Advance TAFE chief executive Peter Heilbuth said the institute was providing the community and staff with full disclosure of its planning for the coming year, so it could can get on with providing relevant, high-quality training for those who wanted to improve their skills and job prospects.

Mr Heilbuth said staff at the institute had been asked for ideas in the preparation of the transition plan required by the State Government to meet its new funding guidelines.

“We continue to work hard to minimise the impact of the funding changes on our ability to offer high quality vocational and further education in our community,” he said.

“Our first priority remains to continue to provide our community with a broad range of quality vocational and higher education education options that can be studied locally.

“I am aware of media reports circulating today about Advance TAFE, GippsTAFE and Chisholm potentially becoming one organisation. Advance TAFE’s board has clearly articulated, through our business transition plan, our commitment and intent to remain a strong, independent, regionally-based, locally governed, public tertiary organisation, for the continued benefit of our region.”

Advance TAFE will continue to offer around 200 courses in 2013 across agribusiness, animal studies, natural resources management, business, IT, tourism, cookery, nursing, health and community services, education support, children’s services, maritime, forestry, graphic design, photoimaging, engineering, civil construction, aeroskills, automotive, building, engineering and many more. It also continues to offer higher education university degree options in Sale and Bairnsdale.

Mr Heilbuth said that many of its courses now included online modules and connectivity with videoconferencing, to offer even wider flexibility to suit students at various life stages.

The review panel now meets to consider all Victorian TAFEs’ transition plans before making its report to government by the end of the year. It is expected cabinet may announce its decisions on recommendations early in 2013.

Mr Heilbuth said the institute and board had been grateful for the many messages of support from business and the local community and urged the community to continue supporting their local TAFE.

“The best way to show community support now, is for people and businesses to look closely at their own skill needs and come and talk to our friendly team about how we can help them immediately, and into 2013,” Mr Heilbuth said.

In another key decision, the conservation and land management courses will be co-located at the institute’s Lakes Entrance Seamec facility on Bullock Island with the marine and coastal studies courses.

Mr Heilbuth said this would allow better utilisation of existing facilities and would enable the Forestec centre to be more widely available within the community. This modern centre in a bushland setting includes a gallery, reception area, kitchen/café area, auditorium, classrooms and meeting rooms.

“We are not closing Forestec. We are not cutting any Forestec courses,” Mr Heilbuth said.

“Forestec will remain an integral campus for Advance TAFE’s, and the region’s future.

“What we are doing is enabling the opening up of this incredible facility more broadly to the community.

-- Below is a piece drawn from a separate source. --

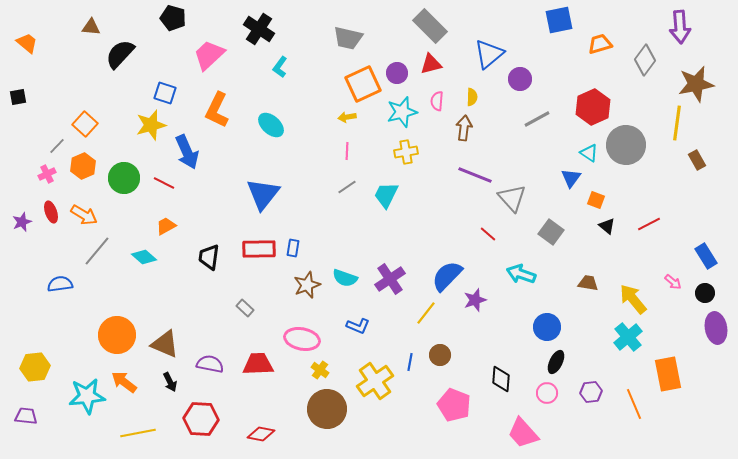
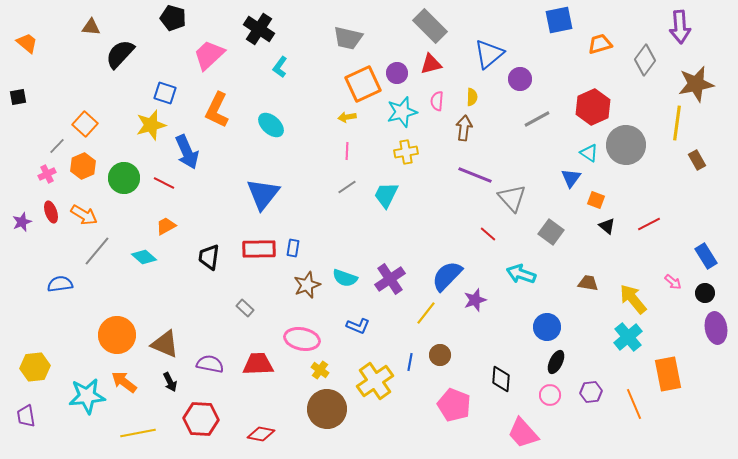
pink circle at (547, 393): moved 3 px right, 2 px down
purple trapezoid at (26, 416): rotated 105 degrees counterclockwise
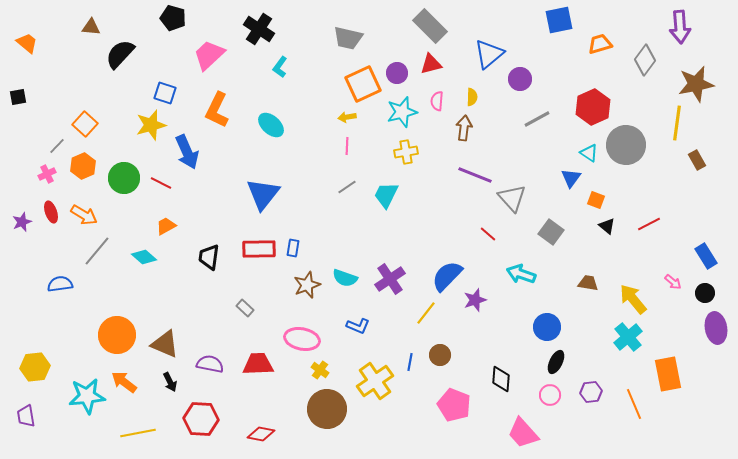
pink line at (347, 151): moved 5 px up
red line at (164, 183): moved 3 px left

“We have a range of community organisations that make very good use of these facilities currently and we hope this will enable us to do more of this.”

The existing Forestec onsite “incubator” units, which are used by former students who are launching businesses, will continue for the foreseeable future. Forestry and maritime fire safety training, which are conducted in separate buildings and areas on the Forestec site, will continue on site.

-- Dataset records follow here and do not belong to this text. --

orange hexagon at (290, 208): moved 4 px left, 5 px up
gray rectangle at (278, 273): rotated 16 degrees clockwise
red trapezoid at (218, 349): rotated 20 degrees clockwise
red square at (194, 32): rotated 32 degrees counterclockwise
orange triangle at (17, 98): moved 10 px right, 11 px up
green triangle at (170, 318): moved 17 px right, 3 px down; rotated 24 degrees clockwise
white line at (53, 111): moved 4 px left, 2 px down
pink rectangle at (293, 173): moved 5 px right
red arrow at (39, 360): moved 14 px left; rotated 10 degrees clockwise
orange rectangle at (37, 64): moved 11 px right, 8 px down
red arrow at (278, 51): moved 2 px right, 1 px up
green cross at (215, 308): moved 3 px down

Mr Heilbuth announced the changes to staff simultaneously via a teleconference link across campuses in Bairnsdale, Sale and Lakes Entrance and with some staff dialling in remotely at lunch time today.

“Just as it was earlier this year, it is very sad to no longer have jobs for a few staff who have been assets to the institute and to our region. These decisions are extremely difficult and follow the development of a detailed 2013 budget,” he said.

The substantial funding cuts to Advance TAFE represent significantly reduced subsidies for most courses and the complete removal of funding that was previously allocated to student support services such as disability, library and counselling support from January 1 – called ‘Full Service Provider’ funding.

Mr Heilbuth said, through its business transition plan lodged with the government on September 7, the institute and its board had strongly argued for the continued funding of these full service provider services, on behalf of the community.

“The continued provision of student services such as disability support is crucial in any publicly-owned training provider. We simply must remain inclusive and representative of our wider community, and we are seeking the government’s continued support for these services, through our business transition plan.”